[Document structure recognition data]

○ ○ ○ ○ ○ ○ ○

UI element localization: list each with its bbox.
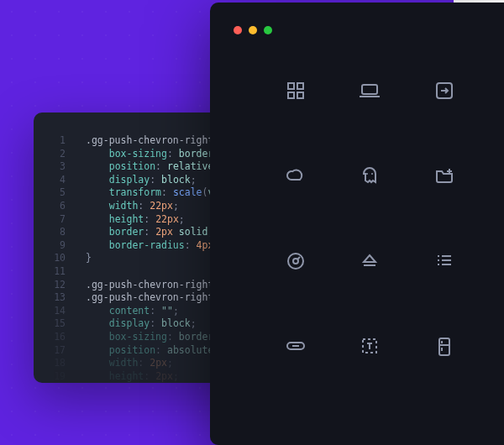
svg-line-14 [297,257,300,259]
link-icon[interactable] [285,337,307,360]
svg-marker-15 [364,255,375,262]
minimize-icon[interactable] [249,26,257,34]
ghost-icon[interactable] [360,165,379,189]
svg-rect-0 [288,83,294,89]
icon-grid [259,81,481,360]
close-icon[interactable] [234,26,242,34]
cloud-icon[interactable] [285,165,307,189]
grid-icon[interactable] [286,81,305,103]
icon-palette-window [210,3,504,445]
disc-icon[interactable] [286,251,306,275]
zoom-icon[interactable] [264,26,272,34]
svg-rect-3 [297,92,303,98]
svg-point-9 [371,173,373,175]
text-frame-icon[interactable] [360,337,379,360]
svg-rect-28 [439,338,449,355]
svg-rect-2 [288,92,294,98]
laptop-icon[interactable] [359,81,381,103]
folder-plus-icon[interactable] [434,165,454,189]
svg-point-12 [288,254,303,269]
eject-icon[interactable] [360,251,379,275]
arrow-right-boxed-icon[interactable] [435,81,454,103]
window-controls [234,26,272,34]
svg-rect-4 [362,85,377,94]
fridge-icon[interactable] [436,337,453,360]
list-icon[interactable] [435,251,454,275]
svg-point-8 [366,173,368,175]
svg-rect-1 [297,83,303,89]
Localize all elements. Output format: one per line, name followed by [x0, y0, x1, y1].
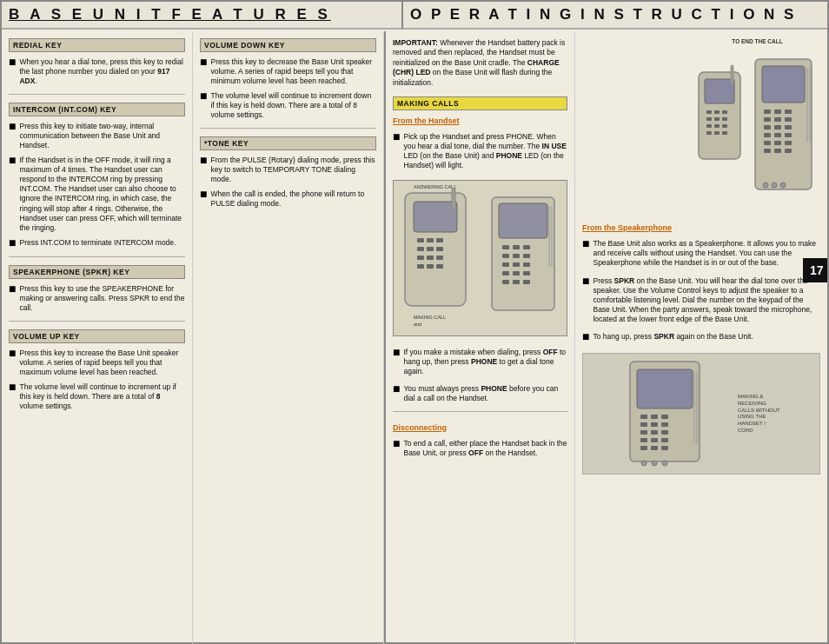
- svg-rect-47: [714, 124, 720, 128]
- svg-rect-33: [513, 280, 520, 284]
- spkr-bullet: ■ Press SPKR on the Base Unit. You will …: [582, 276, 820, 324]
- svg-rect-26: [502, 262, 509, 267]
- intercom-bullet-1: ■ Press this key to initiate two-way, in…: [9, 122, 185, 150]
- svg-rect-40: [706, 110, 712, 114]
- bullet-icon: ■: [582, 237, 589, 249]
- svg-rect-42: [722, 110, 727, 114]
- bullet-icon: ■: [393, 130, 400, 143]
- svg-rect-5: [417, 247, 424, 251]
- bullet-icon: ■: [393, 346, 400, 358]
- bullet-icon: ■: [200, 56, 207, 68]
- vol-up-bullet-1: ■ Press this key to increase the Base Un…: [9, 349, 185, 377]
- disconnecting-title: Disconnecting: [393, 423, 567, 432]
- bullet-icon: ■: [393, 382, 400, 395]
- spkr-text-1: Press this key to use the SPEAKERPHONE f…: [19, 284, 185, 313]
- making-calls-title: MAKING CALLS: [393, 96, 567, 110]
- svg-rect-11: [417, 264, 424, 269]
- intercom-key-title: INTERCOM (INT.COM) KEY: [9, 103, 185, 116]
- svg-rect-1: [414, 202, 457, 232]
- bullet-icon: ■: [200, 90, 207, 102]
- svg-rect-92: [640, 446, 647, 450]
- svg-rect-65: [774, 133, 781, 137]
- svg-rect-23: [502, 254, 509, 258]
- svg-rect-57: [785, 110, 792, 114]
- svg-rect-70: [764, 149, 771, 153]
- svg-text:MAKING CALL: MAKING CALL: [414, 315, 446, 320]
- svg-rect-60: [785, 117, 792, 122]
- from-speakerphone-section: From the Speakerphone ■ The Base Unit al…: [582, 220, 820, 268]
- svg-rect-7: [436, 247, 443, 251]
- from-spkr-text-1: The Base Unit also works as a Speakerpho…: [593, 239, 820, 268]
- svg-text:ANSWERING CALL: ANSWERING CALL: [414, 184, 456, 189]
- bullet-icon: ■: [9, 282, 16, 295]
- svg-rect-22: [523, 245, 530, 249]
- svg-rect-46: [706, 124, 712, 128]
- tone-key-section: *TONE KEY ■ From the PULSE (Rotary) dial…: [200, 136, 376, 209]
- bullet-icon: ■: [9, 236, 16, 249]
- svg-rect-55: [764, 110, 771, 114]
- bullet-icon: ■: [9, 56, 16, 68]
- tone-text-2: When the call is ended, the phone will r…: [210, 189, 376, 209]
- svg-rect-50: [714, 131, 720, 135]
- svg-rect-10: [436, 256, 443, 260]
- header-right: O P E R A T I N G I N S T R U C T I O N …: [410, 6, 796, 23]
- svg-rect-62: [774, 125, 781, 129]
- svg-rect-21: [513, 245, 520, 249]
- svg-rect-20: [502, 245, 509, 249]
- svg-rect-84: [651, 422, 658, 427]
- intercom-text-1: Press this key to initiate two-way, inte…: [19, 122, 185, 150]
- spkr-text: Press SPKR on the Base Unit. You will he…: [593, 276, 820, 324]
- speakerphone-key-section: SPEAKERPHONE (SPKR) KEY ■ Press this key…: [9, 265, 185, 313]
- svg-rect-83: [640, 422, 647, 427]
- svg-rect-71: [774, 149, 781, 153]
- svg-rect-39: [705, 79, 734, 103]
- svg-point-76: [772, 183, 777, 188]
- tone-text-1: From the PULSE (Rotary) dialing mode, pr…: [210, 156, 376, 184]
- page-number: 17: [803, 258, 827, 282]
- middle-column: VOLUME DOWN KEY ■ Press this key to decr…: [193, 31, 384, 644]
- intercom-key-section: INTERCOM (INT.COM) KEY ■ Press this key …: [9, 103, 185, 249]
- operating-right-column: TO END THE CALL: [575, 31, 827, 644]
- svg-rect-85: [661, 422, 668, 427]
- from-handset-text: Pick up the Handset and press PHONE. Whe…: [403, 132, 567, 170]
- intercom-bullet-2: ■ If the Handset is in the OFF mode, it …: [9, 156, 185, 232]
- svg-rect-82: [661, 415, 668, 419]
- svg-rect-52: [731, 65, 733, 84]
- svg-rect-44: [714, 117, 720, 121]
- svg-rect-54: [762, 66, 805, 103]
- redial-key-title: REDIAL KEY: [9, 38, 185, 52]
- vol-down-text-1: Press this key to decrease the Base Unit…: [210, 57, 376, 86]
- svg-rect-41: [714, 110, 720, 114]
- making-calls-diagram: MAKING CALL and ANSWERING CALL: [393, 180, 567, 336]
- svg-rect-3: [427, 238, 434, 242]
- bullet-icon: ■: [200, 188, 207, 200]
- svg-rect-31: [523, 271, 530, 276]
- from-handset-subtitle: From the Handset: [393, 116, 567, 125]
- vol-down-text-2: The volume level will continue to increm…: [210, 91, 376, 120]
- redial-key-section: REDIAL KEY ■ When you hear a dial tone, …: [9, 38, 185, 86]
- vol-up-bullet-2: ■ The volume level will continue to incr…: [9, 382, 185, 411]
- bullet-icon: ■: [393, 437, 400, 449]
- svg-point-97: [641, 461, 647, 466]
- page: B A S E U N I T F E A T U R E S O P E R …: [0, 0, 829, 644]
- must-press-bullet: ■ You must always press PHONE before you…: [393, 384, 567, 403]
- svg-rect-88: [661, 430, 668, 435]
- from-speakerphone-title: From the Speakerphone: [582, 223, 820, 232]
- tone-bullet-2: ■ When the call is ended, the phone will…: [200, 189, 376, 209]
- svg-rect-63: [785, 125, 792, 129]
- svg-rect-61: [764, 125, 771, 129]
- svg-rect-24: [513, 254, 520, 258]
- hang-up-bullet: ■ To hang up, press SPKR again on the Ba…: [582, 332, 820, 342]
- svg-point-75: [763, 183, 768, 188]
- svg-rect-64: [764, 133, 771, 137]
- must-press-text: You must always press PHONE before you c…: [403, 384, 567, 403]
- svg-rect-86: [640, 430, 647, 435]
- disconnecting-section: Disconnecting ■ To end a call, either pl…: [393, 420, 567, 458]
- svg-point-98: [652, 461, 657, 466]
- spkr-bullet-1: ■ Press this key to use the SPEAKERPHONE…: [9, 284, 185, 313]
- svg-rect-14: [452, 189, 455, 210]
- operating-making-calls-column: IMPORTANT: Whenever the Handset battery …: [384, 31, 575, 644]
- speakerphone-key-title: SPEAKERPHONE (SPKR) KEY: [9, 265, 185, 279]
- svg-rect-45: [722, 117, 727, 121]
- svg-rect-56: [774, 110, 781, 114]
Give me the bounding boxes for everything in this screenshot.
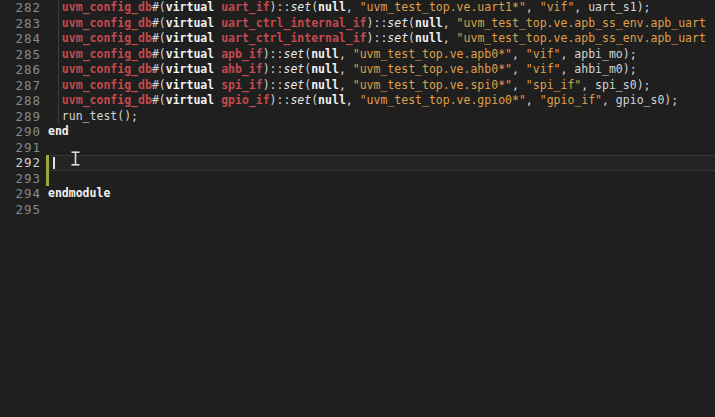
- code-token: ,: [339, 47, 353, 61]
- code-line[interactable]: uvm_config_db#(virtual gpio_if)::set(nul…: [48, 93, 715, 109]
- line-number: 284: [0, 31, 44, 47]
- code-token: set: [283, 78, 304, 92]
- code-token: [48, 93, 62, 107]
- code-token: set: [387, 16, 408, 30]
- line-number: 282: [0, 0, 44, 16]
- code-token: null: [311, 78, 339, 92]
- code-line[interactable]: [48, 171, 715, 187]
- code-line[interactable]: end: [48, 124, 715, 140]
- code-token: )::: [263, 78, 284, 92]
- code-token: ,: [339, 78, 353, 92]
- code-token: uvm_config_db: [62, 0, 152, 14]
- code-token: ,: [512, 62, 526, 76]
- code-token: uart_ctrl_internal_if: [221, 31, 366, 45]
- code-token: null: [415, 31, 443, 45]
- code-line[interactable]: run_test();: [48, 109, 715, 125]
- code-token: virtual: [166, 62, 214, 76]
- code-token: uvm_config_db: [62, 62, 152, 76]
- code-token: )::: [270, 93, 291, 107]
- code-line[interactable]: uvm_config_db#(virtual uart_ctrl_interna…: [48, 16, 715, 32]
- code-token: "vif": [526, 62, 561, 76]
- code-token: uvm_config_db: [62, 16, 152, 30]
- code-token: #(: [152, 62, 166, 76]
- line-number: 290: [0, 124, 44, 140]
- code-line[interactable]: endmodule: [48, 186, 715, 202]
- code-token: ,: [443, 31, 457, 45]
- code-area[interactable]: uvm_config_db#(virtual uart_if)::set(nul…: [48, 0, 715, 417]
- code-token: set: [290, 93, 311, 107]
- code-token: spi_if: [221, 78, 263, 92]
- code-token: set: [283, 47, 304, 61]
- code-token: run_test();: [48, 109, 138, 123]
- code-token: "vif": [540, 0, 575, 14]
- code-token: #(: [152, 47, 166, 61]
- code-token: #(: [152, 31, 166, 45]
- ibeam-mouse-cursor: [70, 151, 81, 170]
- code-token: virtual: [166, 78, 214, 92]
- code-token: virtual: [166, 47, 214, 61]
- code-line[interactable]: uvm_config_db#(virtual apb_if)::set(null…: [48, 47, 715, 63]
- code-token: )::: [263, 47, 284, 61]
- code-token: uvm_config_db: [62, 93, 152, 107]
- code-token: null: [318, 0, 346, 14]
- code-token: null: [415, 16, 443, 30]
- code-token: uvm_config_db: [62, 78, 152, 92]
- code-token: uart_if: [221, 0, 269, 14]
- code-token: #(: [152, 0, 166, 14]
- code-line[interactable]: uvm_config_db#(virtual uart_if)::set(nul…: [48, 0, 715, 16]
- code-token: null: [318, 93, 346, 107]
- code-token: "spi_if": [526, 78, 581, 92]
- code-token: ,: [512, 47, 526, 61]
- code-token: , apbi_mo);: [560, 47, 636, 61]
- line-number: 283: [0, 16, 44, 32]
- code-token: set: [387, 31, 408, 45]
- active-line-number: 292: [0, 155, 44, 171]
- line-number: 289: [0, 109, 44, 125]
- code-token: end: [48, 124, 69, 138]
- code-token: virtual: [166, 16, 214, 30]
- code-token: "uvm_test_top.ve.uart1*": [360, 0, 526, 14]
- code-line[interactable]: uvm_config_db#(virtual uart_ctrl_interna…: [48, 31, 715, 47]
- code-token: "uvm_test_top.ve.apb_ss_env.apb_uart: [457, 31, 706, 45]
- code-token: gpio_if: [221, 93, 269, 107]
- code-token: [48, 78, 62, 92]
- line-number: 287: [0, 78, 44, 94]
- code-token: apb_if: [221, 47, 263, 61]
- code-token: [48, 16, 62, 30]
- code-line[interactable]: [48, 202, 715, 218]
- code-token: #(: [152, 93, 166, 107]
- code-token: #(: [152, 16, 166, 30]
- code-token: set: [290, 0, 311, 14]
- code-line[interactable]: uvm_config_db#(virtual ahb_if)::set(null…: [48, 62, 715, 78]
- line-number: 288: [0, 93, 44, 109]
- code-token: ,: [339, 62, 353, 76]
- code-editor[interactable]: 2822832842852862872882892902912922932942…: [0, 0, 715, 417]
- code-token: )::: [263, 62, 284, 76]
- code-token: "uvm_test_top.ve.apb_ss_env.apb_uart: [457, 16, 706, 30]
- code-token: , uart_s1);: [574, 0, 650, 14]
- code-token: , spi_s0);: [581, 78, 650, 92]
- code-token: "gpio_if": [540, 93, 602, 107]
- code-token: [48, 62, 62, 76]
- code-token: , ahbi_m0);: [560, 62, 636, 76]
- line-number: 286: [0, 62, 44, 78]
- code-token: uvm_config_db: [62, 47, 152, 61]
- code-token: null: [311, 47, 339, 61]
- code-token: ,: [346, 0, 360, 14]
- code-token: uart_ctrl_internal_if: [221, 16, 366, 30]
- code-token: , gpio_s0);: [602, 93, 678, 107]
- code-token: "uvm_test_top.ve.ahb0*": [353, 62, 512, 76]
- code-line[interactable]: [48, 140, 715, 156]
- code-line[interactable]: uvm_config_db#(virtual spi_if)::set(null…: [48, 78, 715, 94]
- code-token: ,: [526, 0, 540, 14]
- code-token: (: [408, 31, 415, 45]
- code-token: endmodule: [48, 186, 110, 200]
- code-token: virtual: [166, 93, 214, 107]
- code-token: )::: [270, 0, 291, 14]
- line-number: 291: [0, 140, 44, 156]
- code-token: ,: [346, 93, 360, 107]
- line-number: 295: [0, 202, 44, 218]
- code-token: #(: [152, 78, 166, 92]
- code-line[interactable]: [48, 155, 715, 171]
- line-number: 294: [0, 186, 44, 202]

○ ○ ○ ○ ○ ○ ○

→ EXERCISE DETAILS: Report every line of the entries that carries the word "tone".

→ OUTPUT FOR THIS EXERCISE:
- tone-key-section: *TONE KEY ■ From the PULSE (Rotary) dial…: [200, 136, 376, 209]
- tone-text-2: When the call is ended, the phone will r…: [210, 189, 376, 209]
- tone-text-1: From the PULSE (Rotary) dialing mode, pr…: [210, 156, 376, 184]
- redial-key-section: REDIAL KEY ■ When you hear a dial tone, …: [9, 38, 185, 86]
- tone-bullet-2: ■ When the call is ended, the phone will…: [200, 189, 376, 209]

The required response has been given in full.